*TASK DESCRIPTION*
Take every line containing "left" out of the records.

[Start of Attachment]

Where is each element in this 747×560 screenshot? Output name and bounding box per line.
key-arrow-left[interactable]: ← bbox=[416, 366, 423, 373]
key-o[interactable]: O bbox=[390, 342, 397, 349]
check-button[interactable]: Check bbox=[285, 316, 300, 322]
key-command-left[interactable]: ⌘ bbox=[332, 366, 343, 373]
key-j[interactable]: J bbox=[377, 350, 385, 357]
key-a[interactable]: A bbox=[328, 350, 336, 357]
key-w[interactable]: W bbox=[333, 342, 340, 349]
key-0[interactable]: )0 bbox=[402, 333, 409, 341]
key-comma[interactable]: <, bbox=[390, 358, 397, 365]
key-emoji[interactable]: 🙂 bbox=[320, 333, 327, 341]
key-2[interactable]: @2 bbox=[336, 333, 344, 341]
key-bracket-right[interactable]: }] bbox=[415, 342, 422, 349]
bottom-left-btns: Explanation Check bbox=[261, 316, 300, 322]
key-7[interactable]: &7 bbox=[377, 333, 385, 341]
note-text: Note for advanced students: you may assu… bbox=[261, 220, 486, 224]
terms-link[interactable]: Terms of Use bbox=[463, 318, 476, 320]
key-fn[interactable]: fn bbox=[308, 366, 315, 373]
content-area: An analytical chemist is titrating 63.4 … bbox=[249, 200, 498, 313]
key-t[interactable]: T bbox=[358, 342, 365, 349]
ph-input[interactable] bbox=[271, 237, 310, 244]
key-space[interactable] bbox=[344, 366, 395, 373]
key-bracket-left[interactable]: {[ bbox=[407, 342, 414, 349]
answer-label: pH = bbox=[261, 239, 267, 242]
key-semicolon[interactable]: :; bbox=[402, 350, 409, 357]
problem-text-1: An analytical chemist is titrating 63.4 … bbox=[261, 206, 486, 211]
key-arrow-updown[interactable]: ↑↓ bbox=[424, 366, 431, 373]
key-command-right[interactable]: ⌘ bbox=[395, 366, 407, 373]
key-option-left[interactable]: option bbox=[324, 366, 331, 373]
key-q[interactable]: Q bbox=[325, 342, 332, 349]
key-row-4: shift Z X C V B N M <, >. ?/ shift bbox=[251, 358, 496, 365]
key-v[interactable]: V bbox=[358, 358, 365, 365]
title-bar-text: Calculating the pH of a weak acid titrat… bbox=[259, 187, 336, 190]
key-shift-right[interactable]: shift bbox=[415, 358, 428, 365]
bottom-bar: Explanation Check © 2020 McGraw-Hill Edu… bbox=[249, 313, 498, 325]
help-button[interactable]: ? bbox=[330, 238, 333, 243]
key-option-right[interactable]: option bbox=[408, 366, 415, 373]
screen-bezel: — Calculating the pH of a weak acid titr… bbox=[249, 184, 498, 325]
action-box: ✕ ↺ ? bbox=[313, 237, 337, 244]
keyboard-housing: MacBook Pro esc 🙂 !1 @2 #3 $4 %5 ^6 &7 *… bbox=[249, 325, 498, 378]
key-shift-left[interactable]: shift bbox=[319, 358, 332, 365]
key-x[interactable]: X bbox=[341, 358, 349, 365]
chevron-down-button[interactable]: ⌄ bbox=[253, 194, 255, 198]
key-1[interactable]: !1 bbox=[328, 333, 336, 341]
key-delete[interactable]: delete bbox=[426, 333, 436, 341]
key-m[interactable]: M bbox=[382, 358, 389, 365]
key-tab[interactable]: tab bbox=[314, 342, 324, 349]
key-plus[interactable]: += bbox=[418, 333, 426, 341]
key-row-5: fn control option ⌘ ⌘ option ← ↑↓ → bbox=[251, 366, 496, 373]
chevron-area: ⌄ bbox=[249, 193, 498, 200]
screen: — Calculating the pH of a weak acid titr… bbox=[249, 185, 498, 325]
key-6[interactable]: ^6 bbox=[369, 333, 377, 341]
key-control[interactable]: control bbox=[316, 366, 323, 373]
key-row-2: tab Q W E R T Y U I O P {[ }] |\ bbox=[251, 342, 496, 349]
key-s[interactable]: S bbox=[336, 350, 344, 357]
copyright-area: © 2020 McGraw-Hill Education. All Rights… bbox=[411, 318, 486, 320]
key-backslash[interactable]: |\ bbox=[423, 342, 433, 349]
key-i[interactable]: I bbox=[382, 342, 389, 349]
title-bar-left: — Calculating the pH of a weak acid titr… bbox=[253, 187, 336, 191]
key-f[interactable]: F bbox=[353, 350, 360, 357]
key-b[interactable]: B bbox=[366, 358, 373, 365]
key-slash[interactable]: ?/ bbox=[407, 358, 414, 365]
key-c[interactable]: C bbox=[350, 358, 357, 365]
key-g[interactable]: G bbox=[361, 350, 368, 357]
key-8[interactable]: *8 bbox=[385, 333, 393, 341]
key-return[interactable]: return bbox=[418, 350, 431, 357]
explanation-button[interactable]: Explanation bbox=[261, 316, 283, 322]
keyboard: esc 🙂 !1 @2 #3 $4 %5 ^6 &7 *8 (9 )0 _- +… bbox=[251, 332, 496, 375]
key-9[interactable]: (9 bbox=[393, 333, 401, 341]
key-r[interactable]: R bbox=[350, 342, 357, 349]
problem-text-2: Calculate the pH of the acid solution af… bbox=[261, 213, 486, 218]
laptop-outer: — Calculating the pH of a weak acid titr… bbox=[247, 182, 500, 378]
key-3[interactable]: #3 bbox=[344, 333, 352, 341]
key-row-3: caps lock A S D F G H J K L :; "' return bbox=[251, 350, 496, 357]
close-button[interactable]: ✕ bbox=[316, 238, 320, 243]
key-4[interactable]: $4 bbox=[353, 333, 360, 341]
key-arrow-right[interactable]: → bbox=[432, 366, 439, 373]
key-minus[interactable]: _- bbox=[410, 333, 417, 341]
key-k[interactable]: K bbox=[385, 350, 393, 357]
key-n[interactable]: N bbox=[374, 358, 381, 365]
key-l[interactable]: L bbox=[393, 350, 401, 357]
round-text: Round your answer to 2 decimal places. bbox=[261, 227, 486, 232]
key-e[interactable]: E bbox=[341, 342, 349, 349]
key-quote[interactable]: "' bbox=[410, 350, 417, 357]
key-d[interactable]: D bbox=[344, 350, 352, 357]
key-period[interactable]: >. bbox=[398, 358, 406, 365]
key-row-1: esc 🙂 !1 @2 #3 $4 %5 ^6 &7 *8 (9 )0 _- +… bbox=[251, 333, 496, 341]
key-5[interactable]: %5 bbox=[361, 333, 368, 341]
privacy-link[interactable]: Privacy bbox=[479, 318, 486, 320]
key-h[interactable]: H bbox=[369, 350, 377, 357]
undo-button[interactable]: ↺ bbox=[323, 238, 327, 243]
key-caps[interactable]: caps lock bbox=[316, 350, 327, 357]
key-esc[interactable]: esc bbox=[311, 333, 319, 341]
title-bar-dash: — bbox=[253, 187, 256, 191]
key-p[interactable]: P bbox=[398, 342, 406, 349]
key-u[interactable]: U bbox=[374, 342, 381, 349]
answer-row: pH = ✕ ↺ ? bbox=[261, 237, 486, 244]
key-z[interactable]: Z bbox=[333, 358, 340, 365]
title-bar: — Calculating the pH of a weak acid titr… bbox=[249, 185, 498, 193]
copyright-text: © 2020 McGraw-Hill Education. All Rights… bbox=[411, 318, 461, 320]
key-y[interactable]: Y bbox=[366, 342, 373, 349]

[End of Attachment]

*WRITTEN REPLY*
key-arrow-left[interactable]: ← bbox=[416, 366, 423, 373]
key-command-left[interactable]: ⌘ bbox=[332, 366, 343, 373]
bottom-left-btns: Explanation Check bbox=[261, 316, 300, 322]
key-bracket-left[interactable]: {[ bbox=[407, 342, 414, 349]
key-option-left[interactable]: option bbox=[324, 366, 331, 373]
key-shift-left[interactable]: shift bbox=[319, 358, 332, 365]
title-bar-left: — Calculating the pH of a weak acid titr… bbox=[253, 187, 336, 191]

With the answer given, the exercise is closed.